At that moment someone called out to her from the Casino. “Hey, Kelly, you’re wanted!”
She gave Dan a little grimace and looked at him sadly. “Gotta go, Danny.”
“Take care, beautiful.”
“Take care yourself, flyboy.”
She tried to sound jaunty, and she might have succeeded if the last bit hadn’t stuck in her throat.
22
Over a period, through his conversations in the Casino bar, Dan began to put together a picture of the way Raymond Virgilius operated. In common with many other top executives he believed that a business could not remain still: if it didn’t expand it would shrink. But Virgilius was a political animal. Where other syndicate bosses had a tendency to weigh into a new area and simply fight it out with their rivals, Virgilius had a more refined approach. He surveyed the market and opportunities very carefully, then put out feelers to organizations already operating there. These would usually end up in a high level meeting, at which he would invariably offer them some clear benefit, in return for which the two organizations would cooperate, or at least limit their operations to certain districts or spheres of activity. This was his style; he had no wish either to take over other outfits or to eliminate them. He also had a remarkable ability to distance his own feelings from transactions, and this enabled him to reach agreements with people he personally despised. There was no question that he had the strength in personnel and materiel to conduct a full-scale gang war. Fortunately it was not often that negotiations foundered so badly that he was driven to that extreme, although Dan learned that the man had been obliged to get tough more than once with the Rostov syndicate. Violence was, however, a last resort. It was simply poor business to squander human and other resources like that if there was another way.
Agreements depended on trust, and he was not dealing with trusting individuals. The only way to succeed was to ensure that every agreement was honoured to the letter. This required discipline on the part of every member of his staff and he demanded discipline.
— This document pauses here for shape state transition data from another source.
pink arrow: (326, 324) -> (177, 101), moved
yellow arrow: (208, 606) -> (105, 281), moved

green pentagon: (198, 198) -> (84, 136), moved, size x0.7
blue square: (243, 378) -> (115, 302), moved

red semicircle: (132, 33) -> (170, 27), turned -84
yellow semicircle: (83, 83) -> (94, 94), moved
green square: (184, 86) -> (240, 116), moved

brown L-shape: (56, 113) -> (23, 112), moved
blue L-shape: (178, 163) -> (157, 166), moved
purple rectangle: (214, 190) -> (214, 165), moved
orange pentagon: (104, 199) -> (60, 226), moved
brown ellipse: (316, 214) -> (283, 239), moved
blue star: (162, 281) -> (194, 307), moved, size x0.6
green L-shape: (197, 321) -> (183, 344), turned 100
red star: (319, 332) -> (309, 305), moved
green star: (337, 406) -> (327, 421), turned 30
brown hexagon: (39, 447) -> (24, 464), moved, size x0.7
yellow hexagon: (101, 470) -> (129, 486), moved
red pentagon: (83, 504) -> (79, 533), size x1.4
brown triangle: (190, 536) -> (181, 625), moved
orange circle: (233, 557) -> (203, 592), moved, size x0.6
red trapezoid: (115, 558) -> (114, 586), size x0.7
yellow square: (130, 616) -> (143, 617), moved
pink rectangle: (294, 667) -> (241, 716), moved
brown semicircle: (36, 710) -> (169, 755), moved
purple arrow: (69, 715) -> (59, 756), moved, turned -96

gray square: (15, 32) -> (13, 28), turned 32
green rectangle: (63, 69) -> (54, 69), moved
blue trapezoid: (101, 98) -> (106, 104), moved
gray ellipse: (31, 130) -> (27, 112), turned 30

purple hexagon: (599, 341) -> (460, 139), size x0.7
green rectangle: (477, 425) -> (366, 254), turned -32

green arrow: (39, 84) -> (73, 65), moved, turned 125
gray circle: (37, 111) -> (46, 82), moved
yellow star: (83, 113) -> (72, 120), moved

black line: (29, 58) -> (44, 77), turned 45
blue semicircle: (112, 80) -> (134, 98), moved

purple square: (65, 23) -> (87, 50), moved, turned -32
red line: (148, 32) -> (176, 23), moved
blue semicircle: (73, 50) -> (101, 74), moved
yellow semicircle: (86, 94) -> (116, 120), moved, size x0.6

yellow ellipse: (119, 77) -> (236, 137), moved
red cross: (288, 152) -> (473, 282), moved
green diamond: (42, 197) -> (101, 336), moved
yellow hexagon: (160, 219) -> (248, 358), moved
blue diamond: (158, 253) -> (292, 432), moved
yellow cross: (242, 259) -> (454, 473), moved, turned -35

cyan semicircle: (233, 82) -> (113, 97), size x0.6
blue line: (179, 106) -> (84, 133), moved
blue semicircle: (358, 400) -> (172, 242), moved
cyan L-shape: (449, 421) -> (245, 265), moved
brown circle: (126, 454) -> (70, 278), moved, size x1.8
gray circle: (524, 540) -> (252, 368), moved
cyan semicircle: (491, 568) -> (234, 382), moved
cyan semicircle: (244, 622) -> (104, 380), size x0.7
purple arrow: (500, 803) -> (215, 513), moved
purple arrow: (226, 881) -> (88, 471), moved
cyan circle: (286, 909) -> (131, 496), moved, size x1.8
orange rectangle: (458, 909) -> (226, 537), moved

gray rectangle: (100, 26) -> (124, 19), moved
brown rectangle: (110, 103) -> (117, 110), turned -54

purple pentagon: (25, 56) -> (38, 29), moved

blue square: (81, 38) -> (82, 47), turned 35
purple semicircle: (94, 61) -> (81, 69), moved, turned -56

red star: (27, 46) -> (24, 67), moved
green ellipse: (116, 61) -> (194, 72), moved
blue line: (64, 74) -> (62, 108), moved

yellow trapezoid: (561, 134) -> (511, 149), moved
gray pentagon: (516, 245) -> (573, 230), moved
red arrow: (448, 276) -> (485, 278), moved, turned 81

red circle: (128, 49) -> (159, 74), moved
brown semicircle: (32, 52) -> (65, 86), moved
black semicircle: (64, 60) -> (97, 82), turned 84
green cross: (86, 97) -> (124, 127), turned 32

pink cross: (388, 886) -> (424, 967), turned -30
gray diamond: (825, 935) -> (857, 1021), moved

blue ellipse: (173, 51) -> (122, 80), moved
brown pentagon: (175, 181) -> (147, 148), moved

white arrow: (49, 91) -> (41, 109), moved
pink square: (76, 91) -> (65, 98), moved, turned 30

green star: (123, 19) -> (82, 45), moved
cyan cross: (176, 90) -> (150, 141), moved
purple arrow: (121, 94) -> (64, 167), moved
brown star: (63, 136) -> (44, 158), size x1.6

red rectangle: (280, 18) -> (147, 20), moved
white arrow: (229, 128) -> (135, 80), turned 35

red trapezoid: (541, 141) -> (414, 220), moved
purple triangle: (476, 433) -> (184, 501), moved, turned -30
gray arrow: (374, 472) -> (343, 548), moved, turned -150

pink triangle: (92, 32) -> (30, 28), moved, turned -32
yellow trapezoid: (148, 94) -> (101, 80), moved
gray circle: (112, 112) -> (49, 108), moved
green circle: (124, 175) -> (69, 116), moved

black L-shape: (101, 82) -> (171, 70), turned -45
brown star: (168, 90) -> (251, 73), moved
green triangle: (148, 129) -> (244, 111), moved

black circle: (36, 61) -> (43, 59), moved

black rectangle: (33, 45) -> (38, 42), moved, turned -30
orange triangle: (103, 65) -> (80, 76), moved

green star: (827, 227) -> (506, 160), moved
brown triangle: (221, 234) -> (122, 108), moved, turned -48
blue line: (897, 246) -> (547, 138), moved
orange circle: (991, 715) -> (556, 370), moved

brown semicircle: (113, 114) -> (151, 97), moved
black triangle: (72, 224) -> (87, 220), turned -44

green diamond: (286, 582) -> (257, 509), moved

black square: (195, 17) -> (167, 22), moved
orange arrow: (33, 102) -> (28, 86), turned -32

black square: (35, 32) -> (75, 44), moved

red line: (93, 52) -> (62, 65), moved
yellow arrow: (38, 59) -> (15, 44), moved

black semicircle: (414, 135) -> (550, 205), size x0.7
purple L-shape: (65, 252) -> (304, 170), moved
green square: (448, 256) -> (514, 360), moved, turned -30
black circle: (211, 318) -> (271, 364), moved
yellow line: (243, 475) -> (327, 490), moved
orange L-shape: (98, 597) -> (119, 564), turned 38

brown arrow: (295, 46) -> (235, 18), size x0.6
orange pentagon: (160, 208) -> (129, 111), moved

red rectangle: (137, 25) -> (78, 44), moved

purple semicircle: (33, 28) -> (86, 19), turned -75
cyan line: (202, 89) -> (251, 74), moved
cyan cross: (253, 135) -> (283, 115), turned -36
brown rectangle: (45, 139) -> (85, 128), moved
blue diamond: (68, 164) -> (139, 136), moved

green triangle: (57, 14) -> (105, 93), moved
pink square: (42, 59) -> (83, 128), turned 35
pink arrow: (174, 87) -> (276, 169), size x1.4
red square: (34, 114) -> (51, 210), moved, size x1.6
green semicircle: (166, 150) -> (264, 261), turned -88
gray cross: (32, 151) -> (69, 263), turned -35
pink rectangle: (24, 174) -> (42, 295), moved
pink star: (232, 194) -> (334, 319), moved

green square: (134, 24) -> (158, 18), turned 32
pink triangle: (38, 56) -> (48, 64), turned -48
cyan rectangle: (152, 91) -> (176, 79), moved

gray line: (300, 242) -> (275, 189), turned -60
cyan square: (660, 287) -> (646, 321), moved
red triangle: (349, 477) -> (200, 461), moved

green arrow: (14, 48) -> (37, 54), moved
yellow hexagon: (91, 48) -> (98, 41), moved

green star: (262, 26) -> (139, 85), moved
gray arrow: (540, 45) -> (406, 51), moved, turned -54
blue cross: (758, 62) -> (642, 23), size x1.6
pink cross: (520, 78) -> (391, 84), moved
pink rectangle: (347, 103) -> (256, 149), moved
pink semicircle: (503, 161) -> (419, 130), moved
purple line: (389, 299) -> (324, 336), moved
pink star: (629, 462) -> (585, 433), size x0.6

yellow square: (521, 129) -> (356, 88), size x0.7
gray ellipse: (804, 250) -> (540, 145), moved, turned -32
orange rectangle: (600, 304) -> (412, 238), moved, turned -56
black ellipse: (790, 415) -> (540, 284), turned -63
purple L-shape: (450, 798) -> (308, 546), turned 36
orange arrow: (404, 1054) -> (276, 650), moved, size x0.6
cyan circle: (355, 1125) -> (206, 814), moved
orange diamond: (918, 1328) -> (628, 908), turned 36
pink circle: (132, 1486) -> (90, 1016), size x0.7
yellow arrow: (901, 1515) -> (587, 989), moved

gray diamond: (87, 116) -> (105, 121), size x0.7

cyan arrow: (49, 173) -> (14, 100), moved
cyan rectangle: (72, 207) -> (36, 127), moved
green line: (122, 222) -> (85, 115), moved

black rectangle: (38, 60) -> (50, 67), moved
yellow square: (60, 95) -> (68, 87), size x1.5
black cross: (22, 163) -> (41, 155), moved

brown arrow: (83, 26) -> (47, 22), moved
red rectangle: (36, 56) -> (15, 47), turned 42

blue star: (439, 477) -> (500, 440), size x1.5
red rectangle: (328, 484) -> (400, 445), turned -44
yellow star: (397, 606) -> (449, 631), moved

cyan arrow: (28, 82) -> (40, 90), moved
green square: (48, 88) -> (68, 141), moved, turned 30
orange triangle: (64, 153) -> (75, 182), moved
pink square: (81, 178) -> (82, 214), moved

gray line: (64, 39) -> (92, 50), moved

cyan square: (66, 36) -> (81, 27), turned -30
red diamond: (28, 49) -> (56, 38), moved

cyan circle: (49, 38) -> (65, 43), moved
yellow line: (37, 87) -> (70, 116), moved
Virgilius ran a tight ship.
Sometimes it was Virgilius who did the travelling, taking with him senior colleagues, like Mr Aaron, and a heavily armed escort, which would include Jamie, Hank, Oscar, and Felipe and additional men drawn from their home bases in other hotels belonging to the organization. Dan would fly them all out to their destination and back. He himself took no i
nterest in the nature of these visits; he knew from bitter experience that it would be unhealthy for him to do so. Sometimes the talks would take place in the upper floors of Virgilius’s own headquarters. Again nobody would say very much but people knew that something was up: the drivers would be busy, the “security personnel” would be placed on a heightened state of alert, and sometimes extra people would be drafted in.
One evening Dan was sitting unsuspectingly at the Casino bar chatting to Manny, who served the drinks. Manny broke off the conversation to take an order from Jamie, Hank, Oscar, and Felipe, who’d just come in.
“What’s your pleasure tonight, gentlemen? The usual?”
“Make it alcohol-frees, Manny,” Hank replied. He winked in Dan’s direction. “Got to stay sharp tonight.”
Dan raised an eyebrow but said nothing. He watched them sit down at a table on their own and soon Manny was taking a tray of drinks over. Just then Ted came into the bar. Dan strolled over to him.
“Something up, Ted?”
Ted often learned a lot from listening to the conversations taking place in the back seat of his luxurious skimmer, and today was no exception.
“Some of the big hitters from Rostov’s outfit are here for talks. I picked them up at the airport.”
“Rostov? I thought Virgilius hated his guts.”
“He does – and it’s mutual. But Rostov’s doing time right now. The guy he left running the show is one Raoul Hernandez. Virgilius must have seen it as an opportunity. Seems Hernandez is receptive to the idea of a more congenial relationship. You want a juice?”
“Sure.”
Ted went over to the bar and had a few words with Manny.